Maryland to Lead Major U.S. Homeland Security
Behavioral Research Center
COLLEGE PARK, Md.
The University of Maryland will be home to a major U.S.-sponsored social and behavioral research center dedicated to reducing worldwide terrorism. Its research will focus on areas such as how to disrupt the formation of terror networks and minimize the impact of future attacks.
U.S. Secretary of Homeland Security Tom Ridge and Charles McQueary, his undersecretary for science and technology, came to College Park earlier this month to announce a $12-million, three-year grant to Maryland and its academic partners to establish the Center of Excellence for Behavioral and Social Research on Terrorism and Counter-Terrorism. It will be the fourth university-based center of excellence funded by the department.
“This is a major opportunity for us to help the nation confront the threat of terrorism,” says Dr. Jacques Gansler, Maryland’s vice president of research, who will oversee the work of the center. “The expertise of social scientists can help disrupt terror operations and reduce the aftereffects of attacks.
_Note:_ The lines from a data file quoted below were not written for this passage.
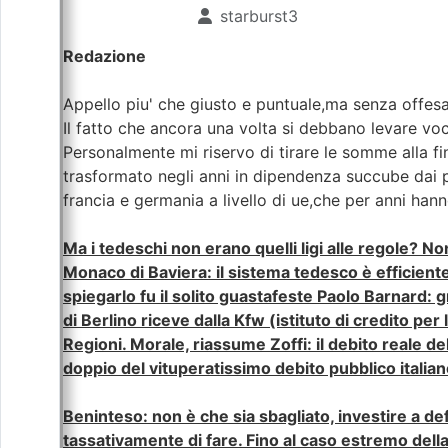
starburst3
Redazione
Appello piu' che giusto e puntuale,ma senza offesa.
Il fatto che ancora una volta si debbano levare voc
Personalmente mi riservo di tirare le somme alla fine
trasformato negli anni in dipendenza succube dai 
francia e germania a livello di ue,che per anni ha
Ma i tedeschi non erano quelli ligi alle regole? N
Monaco di Baviera: il sistema tedesco è efficient
spiegarlo fu il solito guastafeste Paolo Barnard: 
di Berlino riceve dalla Kfw (istituto di credito per
Regioni. Morale, riassume Zoffi: il debito reale de
doppio del vituperatissimo debito pubblico italian
Beninteso: non è che sia sbagliato, investire a defi
tassativamente di fare. Fino al caso estremo della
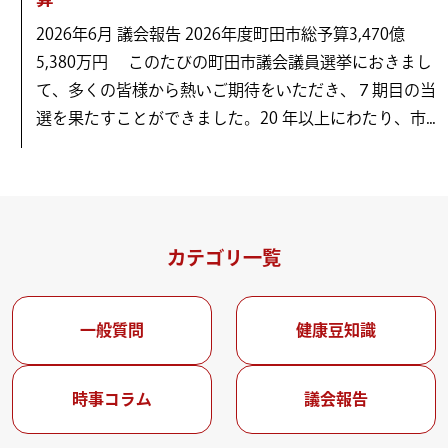
2026年6月 議会報告 2026年度町田市総予算3,470億
5,380万円 このたびの町田市議会議員選挙におきまし
て、多くの皆様から熱いご期待をいただき、７期目の当
選を果たすことができました。20 年以上にわたり、市...
カテゴリ一覧
一般質問
健康豆知識
時事コラム
議会報告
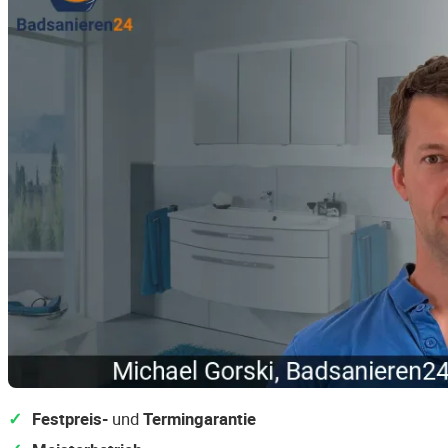
Festpreis-
und
Termingarantie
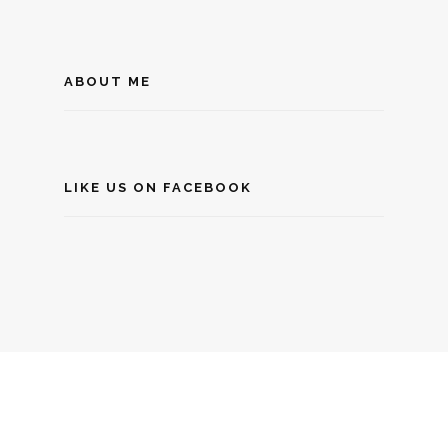
ABOUT ME
LIKE US ON FACEBOOK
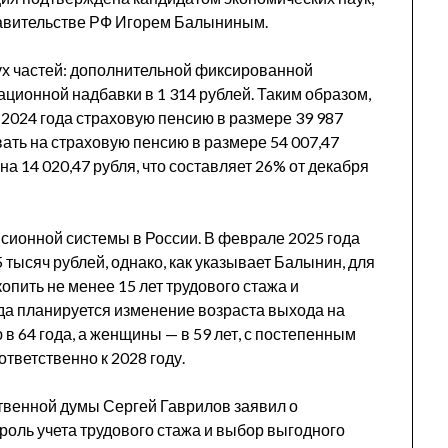
равительстве РФ Игорем Балыниным.
вух частей: дополнительной фиксированной
ационной надбавки в 1 314 рублей. Таким образом,
 2024 года страховую пенсию в размере 39 987
вать на страховую пенсию в размере 54 007,47
 на 14 020,47 рубля, что составляет 26% от декабря
сионной системы в России. В феврале 2025 года
 тысяч рублей, однако, как указывает Балынин, для
пить не менее 15 лет трудового стажа и
ода планируется изменение возраста выхода на
в 64 года, а женщины — в 59 лет, с постепенным
ответственно к 2028 году.
ственной думы Сергей Гаврилов заявил о
оль учета трудового стажа и выбор выгодного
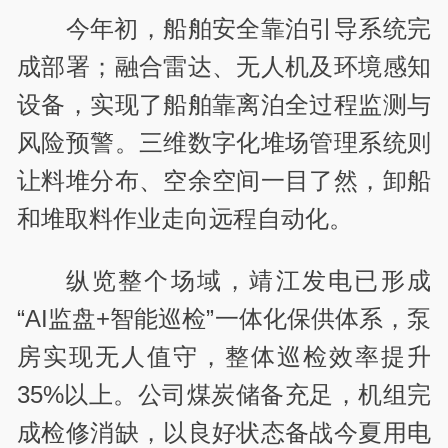
今年初，船舶安全靠泊引导系统完
成部署；融合雷达、无人机及环境感知
设备，实现了船舶靠离泊全过程监测与
风险预警。三维数字化堆场管理系统则
让料堆分布、空余空间一目了然，卸船
和堆取料作业走向远程自动化。
纵览整个场域，靖江发电已形成
“AI监盘+智能巡检”一体化保供体系，泵
房实现无人值守，整体巡检效率提升
35%以上。公司煤炭储备充足，机组完
成检修消缺，以良好状态备战今夏用电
But so far the nation hasn’t taken full advantage of their knowledge. With this new team, we hope to change that.”
Maryland will direct the center, building a research team with its five major partners and more than 10 other academic institutions in the United States and abroad. The University of Colorado, University of Pennsylvania, Monterey Institute of International Studies, University of South Carolina and the University of California, Los Angeles are the major partners.
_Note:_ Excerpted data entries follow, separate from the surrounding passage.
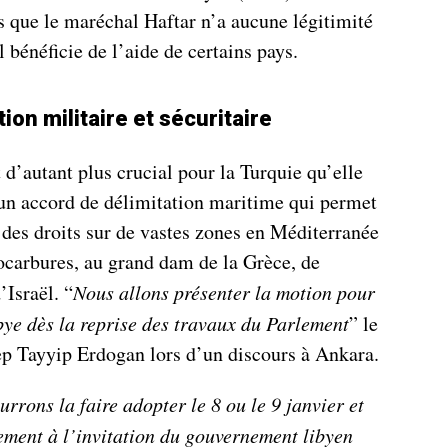
 que le maréchal Haftar n’a aucune légitimité
l bénéficie de l’aide de certains pays.
on militaire et sécuritaire
d’autant plus crucial pour la Turquie qu’elle
i un accord de délimitation maritime qui permet
 des droits sur de vastes zones en Méditerranée
rocarbures, au grand dam de la Grèce, de
’Israël. “
Nous allons présenter la motion pour
bye dès la reprise des travaux du Parlement
” le
cep Tayyip Erdogan lors d’un discours à Ankara.
urrons la faire adopter le 8 ou le 9 janvier et
ement à l’invitation du gouvernement libyen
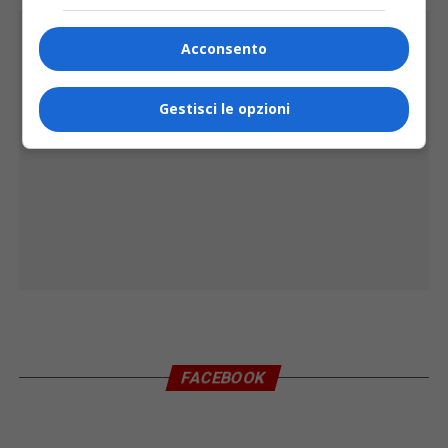
PUBBLICITÀ
Acconsento
Gestisci le opzioni
FACEBOOK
“This may be the social science equivalent of the Manhattan Project,” says Dr. Gary LaFree, the University of Maryland criminologist who will direct the new center of excellence. “Too often, policy-makers have had to counter terrorists on the basis of assumptions and guesstimates. Our job will be to give them more solid information to work with.”
The new center of excellence will be built around teams of social scientists drawn from many fields. “It’s an unusual way to do social research, but it fits the challenge,” LaFree says. “We know a lot more about violence, group psychology and international conflict than has been brought to bear on this problem. Our teams will be more inclusive so we can tap this expertise.”
In the first year, one working group will study how terrorist organizations form and recruit, focusing on specific organizations that pose a clear and present danger. One line of research, for example, will ask whether terror groups inspired by religious zeal are more likely to use weapons of mass destruction than their secular counterparts. Another will look at the way terror groups have exploited the 9/11 attacks to expand their base of popular support. Yet another will examine U.S. prisons as recruiting grounds for terror groups.
In all these studies, researchers will look for ways to intervene and disrupt the process. “We’ll be a kind of academic rapid-response team,” LaFree says. “Part of our job will involve getting timely advice to homeland and national security professionals in government.”
The researchers will draw on a variety of tools, including major global databases of ethnic struggles over the past 60 years and the most comprehensive open data set on terror incidents. As part of his prior research, LaFree has been assembling the terror database and will begin to mine it for clues about the roots of terror and effective counter-measures.
The center will also have a strong educational component, helping to train a new generation of researchers in the field of terror-related social science.